The data

□ □ □ □

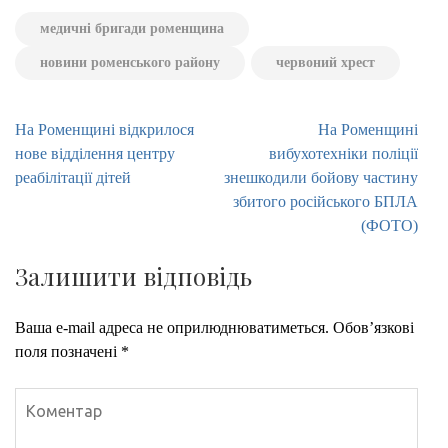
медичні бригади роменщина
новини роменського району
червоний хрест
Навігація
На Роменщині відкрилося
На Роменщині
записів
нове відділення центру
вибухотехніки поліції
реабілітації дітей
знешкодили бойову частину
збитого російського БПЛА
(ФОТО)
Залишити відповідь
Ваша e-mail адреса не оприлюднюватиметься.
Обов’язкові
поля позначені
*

□ □ □ □

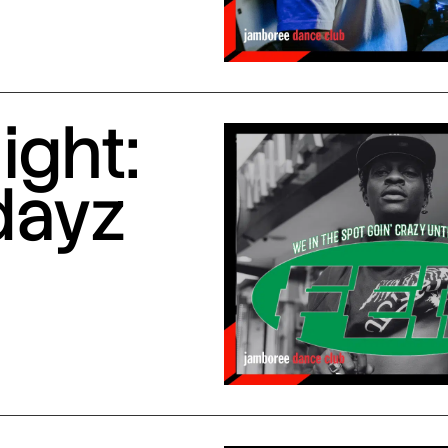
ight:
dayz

□ □ □ □

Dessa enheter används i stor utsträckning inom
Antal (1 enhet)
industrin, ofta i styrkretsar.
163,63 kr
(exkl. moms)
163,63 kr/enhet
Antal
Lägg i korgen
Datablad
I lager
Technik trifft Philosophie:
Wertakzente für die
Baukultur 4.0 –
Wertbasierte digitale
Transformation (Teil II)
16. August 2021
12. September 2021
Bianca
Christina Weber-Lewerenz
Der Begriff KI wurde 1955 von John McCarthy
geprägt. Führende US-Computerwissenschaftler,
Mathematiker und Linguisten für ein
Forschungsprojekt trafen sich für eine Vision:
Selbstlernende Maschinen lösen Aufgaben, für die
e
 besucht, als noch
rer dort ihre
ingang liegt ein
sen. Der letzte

□ □ □ □

All lines in the entries above that hold the word "Роменщині" need to be copied.

На Роменщині відкрилося
На Роменщині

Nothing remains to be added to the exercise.